Cd isotopes under extreme euxinia: Tracing productivity and redox in palaeo-oceans

Cadmium (Cd) exhibits nutrient-type behaviour in the modern ocean and its isotope system has emerged as a promising tracer of primary productivity and carbon burial. Phytoplankton preferentially assimilate lighter Cd isotopes across a wide range of oceanic conditions, leaving surface waters comparatively enriched in heavier isotopes. This biologically-driven fractionation underlies the application of Cd-isotope ratios as a tracer for nutrient availability and the intensity of primary productivity in both modern marine settings and  palaeo-oceans. However, Cd-isotope systematics are also strongly influenced by redox conditions, specifically through the formation and removal of isotopically light Cd sulphides under euxinic conditions. The extent to which sedimentary Cd-isotope signatures faithfully record overlying water-colum processes under such conditions remains poorly constrained.

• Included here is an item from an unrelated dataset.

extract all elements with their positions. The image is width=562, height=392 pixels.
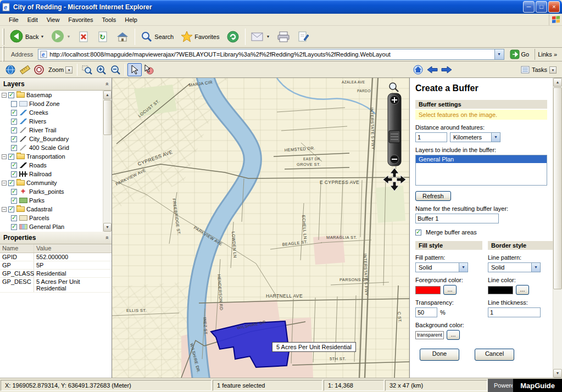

Here we present new Cd-isotope data from both the water column and sediments of Framvaren Fjord in Norway, the most intensely reducing modern marine basin. Framvaren Fjord serves as a modern analogue for strongly euxinic marine conditions that prevailed during extreme climate events throughout Earth’s history. Notably, the redoxline separating oxic from anoxic waters is uniquely located within the photic zone, in close proximity to the depth of maximum biological productivity. These data allow us to deconvolve Cd-isotope fractionation associated with biological uptake from that linked to Cd sulphide precipitation, and to shed light on how these processes are transferred to and preserved in the underlying sediment.